Verizon logo on a 5G device

As if dominating the C-band auction to account for more than half of the record-breaking $80.16+ billion raised weren’t proof enough, Verizon isn’t done showing its commitment to C-band. With $10 billion in CapEx planned for the next three years and 7,000-8,000 C-band sites looking to be installed and ready for use by the end of 2021, Verizon is making it know that C-band is a huge part of its 5G strategy. When it is all said and done, Verizon spent nearly $53 billion on C-band at the latest auction, and it is now looking to grow through the deployment of 5G, fixed wireless solutions powered by 5G, mobile edge computing (MEC) capabilities, and unlimited plans.

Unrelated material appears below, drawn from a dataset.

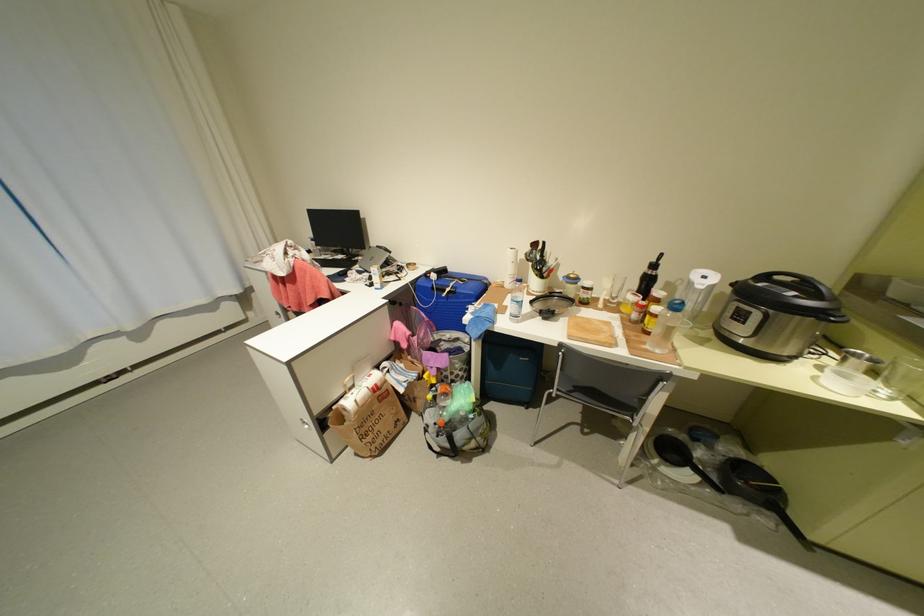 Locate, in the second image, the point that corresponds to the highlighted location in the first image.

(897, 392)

The reach of Verizon’s winnings stretches far and wide across the United States. This includes between 140-200 MHz of spectrum in each market of the contiguous U.S., which includes the notable 60 MHz of A-block spectrum which is due to be cleared for use by the end of 2021. This matches the timeline for which Verizon is setting up its thousands of C-band sites so that they can be ready for use when the spectrum is cleared. Verizon is building these sites on its infrastructure that already exists with plans to cover 100 million potential subscribers throughout the country within a year using C-band, 175 million in 2022-23, and over 250 million beginning in 2024.

Deploying 5G is a costly endeavor for wireless providers. Some within the industry have scoffed at DISH Wireless and its commitment to deploy its innovative nationwide standalone (SA) cloud-native 5G network from the ground up for only $10 billion. When you consider that Verizon’s $10 billion CapEx for C-band is already in addition to its $17.5-18.5 billion CapEx guidance, it’s no wonder why people may be skeptical. It’s also a clear indication that Verizon is making a push to bring 5G to more Americans.

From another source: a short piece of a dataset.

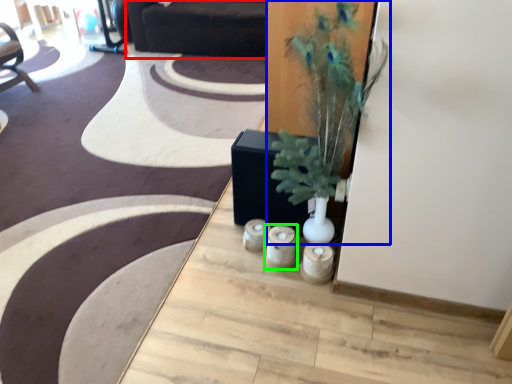 Question: Which is nearer to the couch (highlighted by a red box)? houseplant (highlighted by a blue box) or candle holder (highlighted by a green box).

Choices:
 (A) houseplant
 (B) candle holder

Answer: (A) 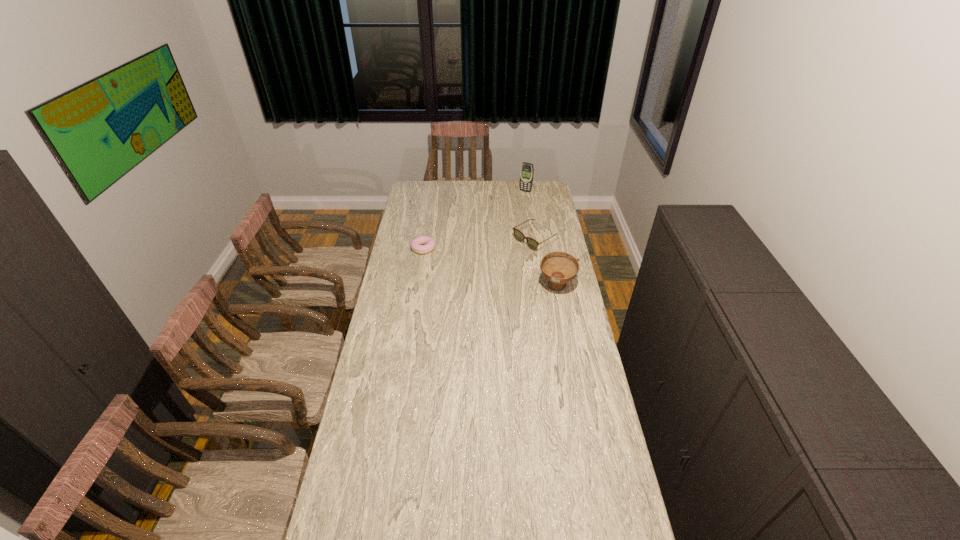 Locate an element on the screen. vacant space on the desktop that is between the leftmost object and the second tallest object and is positioned at the front view of the second shortest object is located at coordinates (487, 267).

“We’ve been preparing for this moment for some time,” said Verizon’s CEO Hans Vestberg. The company looks to be on track with its initial strategy and will look to continue to manage debt while growing revenue at least 3% as it continues to unleash more 5G to the world. In 2020, all three major wireless providers unleashed their 5G networks, however, Verizon was the last to go and waited until the prestigious iPhone 12 release announcement from Apple to do so as part of a cross-promotional effort.

One of the reasons Verizon took a while in presenting its 5G network nationwide is because each carrier took different approaches to build their networks. Verizon chose to push more of a high-band (mmWave) build out while creating its infrastructure. mmWave can deliver amazing speeds but cannot travel far nor can it penetrate walls. This is important because while C-band will help Verizon deliver spectrum over larger areas, it is still committing considerable resources to continue its mmWave 5G and fiber offerings. Over 14,000 mmWave sites are going up this year to deliver 30,000 total for Verizon while the wireless giant also looks to increase its cellular sites using fiber from 33% to 50% over the next three years.

Verizon’s 200 MHz within 158 markets that lean towards a rural identity is interesting as it presents the opportunity for the company to act on its fixed wireless ambitions. Fixed wireless continues to be a major play for the company and many others who are looking to 5G to create powerful solutions and billions in revenue. By the end of 2021, Verizon is looking to have a potential customer base of 15 million homes, 30 million before the end of 2023, and 50 million sometime in 2025.